Cesar Lagleva, an immigration activist in San Rafael, joined the suit as a plaintiff to push the sheriff’s office to cut its ties to immigration enforcement. At the sheriff’s TRUTH Act forums last year, activists were unable to get clear answers for how personal information was shared with ICE, he said.
“I’ve been aware of it for a long time but I didn’t fully recognize the gravity of the situation until I was connected with the A.C.L.U,” Mr. Lagleva told the Light. “This is a major piece of the puzzle in terms of how immigrant communities and BIPOC communities are surveilled.”
The lawsuit’s allegations are primarily focused not on the license plate readers, but on the way the department shares the information they capture. The agency uses a database operated by Vigilant Solutions, a Livermore-based private company, to collect and share A.L.P.R. data. Through the database, license plate photographs with time and location can be accessed by more than 400 out-of-state law enforcement agencies across the country, from small-town local police departments to federal entities like the Drug Enforcement Agency.
The A.C.L.U. alleges this data sharing violates two California laws. Senate Bill 34, passed in 2016, imposes specific requirements on any operator of automatic license plate readers to protect the privacy of drivers and prohibits transferring license plate data to out-of-state agencies.
Last year, the Marin County Sheriff’s Office was among four California law enforcement agencies reprimanded in a state auditor’s report for inadequately protecting sensitive license plate data. Like the Fresno Police Department and Sacramento County Sheriff’s Office, Marin lacked a policy regulating who has access to A.L.P.R. data and a policy for how the data will be destroyed, violating privacy and failing to meet the standards of S.B. 34.

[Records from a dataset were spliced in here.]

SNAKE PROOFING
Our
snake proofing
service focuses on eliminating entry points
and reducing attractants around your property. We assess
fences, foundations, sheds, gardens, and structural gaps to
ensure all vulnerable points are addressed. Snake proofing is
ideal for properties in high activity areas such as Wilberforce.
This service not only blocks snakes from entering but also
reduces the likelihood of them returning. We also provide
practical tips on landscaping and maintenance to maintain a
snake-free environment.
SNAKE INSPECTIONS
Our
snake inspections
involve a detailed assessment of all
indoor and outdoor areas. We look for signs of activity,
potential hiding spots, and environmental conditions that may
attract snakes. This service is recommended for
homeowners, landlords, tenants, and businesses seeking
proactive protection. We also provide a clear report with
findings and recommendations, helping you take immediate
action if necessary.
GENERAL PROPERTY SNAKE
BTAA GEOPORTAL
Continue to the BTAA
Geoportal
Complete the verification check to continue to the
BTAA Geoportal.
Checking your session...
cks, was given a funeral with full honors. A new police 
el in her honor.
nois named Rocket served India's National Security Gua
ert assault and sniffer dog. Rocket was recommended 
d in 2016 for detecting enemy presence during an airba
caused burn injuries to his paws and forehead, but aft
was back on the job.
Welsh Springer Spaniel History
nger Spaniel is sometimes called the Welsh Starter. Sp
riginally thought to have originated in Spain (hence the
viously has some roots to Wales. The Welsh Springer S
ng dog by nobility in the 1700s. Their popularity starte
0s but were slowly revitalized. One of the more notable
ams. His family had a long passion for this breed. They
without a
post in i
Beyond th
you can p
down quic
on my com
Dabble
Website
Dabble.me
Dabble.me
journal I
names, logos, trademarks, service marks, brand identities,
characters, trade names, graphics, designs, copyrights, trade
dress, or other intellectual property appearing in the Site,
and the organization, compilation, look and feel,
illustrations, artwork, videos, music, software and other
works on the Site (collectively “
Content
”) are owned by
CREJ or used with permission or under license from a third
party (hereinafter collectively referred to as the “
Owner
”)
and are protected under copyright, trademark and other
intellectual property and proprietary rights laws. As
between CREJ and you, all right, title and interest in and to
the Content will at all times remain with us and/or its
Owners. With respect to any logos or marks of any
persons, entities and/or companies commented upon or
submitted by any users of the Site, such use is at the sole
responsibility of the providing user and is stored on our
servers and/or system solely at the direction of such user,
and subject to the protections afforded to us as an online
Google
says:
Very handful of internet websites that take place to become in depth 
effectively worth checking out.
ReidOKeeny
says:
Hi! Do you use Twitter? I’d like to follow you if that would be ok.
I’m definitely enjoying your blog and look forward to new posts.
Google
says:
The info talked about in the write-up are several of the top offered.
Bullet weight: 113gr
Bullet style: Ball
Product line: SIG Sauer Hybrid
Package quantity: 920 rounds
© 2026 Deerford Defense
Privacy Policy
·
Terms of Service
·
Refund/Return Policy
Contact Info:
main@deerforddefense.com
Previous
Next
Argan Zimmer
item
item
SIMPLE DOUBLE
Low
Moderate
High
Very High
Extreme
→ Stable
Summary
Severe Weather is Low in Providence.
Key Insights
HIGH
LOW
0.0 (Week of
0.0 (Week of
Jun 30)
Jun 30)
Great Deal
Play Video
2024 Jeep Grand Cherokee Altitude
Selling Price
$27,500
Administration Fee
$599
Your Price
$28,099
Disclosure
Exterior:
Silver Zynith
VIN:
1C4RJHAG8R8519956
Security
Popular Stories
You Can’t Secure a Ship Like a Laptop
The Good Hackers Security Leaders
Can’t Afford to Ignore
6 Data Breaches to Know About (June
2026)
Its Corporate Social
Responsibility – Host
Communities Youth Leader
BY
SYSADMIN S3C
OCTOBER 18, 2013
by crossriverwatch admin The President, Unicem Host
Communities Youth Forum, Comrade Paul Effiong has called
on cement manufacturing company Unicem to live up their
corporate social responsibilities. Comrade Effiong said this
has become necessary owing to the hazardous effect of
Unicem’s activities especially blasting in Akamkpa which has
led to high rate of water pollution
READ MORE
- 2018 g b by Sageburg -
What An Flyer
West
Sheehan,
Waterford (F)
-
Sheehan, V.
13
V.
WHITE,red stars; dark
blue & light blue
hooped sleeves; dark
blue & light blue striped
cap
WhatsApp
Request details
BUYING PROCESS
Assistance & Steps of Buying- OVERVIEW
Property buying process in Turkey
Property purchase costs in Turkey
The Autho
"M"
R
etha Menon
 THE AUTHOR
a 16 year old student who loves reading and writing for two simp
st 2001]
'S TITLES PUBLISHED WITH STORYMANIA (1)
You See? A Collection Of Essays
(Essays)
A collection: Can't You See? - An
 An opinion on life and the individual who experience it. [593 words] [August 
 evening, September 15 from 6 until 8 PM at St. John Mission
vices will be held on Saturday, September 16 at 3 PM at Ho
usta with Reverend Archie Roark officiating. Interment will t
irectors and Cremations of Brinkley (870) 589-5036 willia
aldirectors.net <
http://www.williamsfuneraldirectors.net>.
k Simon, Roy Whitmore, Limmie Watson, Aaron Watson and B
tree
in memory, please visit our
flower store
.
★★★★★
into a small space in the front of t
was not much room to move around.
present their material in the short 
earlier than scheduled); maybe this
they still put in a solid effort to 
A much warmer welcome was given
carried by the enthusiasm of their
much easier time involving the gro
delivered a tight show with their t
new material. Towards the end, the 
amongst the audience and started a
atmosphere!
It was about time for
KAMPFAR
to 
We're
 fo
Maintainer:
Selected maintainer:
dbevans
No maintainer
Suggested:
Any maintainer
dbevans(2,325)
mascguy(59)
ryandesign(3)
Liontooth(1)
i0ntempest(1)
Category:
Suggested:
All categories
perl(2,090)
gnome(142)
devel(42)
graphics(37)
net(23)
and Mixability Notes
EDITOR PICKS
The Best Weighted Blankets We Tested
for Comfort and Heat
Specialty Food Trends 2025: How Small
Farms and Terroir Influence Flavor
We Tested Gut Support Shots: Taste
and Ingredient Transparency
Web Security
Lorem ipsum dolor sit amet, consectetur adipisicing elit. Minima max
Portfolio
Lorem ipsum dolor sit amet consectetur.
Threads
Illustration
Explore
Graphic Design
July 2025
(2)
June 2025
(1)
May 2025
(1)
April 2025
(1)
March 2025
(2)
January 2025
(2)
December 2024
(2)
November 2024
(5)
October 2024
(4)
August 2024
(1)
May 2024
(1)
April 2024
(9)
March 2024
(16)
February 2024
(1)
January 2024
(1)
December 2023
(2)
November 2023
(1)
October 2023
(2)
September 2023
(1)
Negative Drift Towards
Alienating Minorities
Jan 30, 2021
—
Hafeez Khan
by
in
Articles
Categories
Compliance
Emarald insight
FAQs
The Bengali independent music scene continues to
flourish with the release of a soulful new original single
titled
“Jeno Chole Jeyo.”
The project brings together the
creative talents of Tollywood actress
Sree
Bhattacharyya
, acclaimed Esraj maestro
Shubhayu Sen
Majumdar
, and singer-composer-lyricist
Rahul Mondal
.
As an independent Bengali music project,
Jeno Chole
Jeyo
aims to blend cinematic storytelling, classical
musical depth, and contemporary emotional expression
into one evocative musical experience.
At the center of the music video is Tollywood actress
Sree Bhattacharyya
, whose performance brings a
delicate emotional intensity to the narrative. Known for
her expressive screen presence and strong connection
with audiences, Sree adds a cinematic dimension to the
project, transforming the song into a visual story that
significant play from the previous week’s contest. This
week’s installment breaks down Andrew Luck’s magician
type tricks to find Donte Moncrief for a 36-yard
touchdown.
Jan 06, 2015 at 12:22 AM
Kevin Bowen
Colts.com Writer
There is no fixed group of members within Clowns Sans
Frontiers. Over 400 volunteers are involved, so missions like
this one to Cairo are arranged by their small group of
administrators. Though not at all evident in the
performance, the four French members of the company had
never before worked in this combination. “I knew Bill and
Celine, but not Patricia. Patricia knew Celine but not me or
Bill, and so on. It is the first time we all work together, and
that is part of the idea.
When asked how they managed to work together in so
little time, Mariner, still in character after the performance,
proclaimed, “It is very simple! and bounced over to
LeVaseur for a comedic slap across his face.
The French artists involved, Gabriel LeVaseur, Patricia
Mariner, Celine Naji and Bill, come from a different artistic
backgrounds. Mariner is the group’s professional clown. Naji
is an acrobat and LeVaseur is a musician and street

A statement posted to the sheriff’s office website last week said the agency was aware of the lawsuit and has responded to the state’s report on S.B. 34. “Following recommendations from the California State Auditor in 2020, we have made significant changes to our policies and practices on the L.P.R. program,” the statement read.
Brenton Schneider, the agency’s public information officer, directed the Light’s request for further comment to Marin County counsel Brian Washington. Mr. Washington wrote in an email that the county is “carefully reviewing” the suit. “It would be premature for our office to comment in more detail before we complete that review,” he wrote.
Most worrying to the plaintiffs is that Vigilant Solutions sells data to ICE and Customs and Border Protection. The California Values Act, passed in 2018, prohibits local law enforcement from engaging in immigration enforcement, including sharing personal information with ICE. A sheriff’s office report obtained by the A.C.L.U. through a public records request shows two sub-agencies focused on smuggling on the list of the department’s “sharing partners”: the National Targeting Center, a division of Customs and Border Protection, and the National Bulk Cash Smuggling Center, a division of ICE.
“It’s the sheriff’s office that makes the decision of who to select as a sharing partner,” A.C.L.U. attorney Vasudha Talla said. “The sheriff isn’t a passive participant in this. Someone at the sheriff’s office selected those sharing partners.”
In addition, a 2019 report by the A.C.L.U. found that ICE frequently circumvented regulations by conducting searches of license plate data shared by local agencies through the database in order to surveil and arrest undocumented people.
The sheriff’s office statement defended Marin’s use of A.L.P.R.s as fair. “The L.P.R. program does not identify anybody’s ethnicity or immigration status,” the statement read. “We will defend our L.P.R. policy in court.”
Last summer, Sheriff Doyle agreed to move transfers of inmates to ICE agents out of the private booking area of the jail and into a public lobby, under pressure from activists and county supervisors. The sheriff’s office also stopped collecting data on ICE arrests, although it continues to notify the agency when it releases inmates charged with serious or violent crimes. Last year, the jail notified ICE it was releasing inmates nine times, down from 13 the year before, and 72 in 2018. But those numbers only account for arrests ICE made immediately after inmates were released from jail.
The plaintiffs are hoping the suit sheds light on the surveillance of Marin drivers, which has become widespread. In 2009, the Tiburon City Council unanimously approved the installation of two plate readers at the entrances to the town; funding was provided by the sheriff’s office.
The following year, the sheriff’s office itself began using the devices. The department now operates 12 roving cameras, eight of which are assigned to the patrol division and four to the auto theft division.
Last year, the department scanned more than 820,000 license plates. Just 216 of those were plates of interest that led to further investigation. Local police departments in Marin, including the San Rafael Police Department and the Central Marin Police Department, also use license plate readers.
“Short of choosing not to drive, there is no way for a person traveling within Marin County to avoid having their location information captured by the Sheriff’s A.L.P.R. surveillance system,” the A.C.L.U. attorneys wrote in the lawsuit. “Yet many Marin County residents have no choice but to drive because Marin County is a car-dependent series of communities spread across 828 square miles and varied topographies.”
Supervisor Dennis Rodoni said he’s concerned by the lawsuit’s allegations and by the widespread use of license plate surveillance. “I don’t feel comfortable with my license plate being read wherever I go,” he said.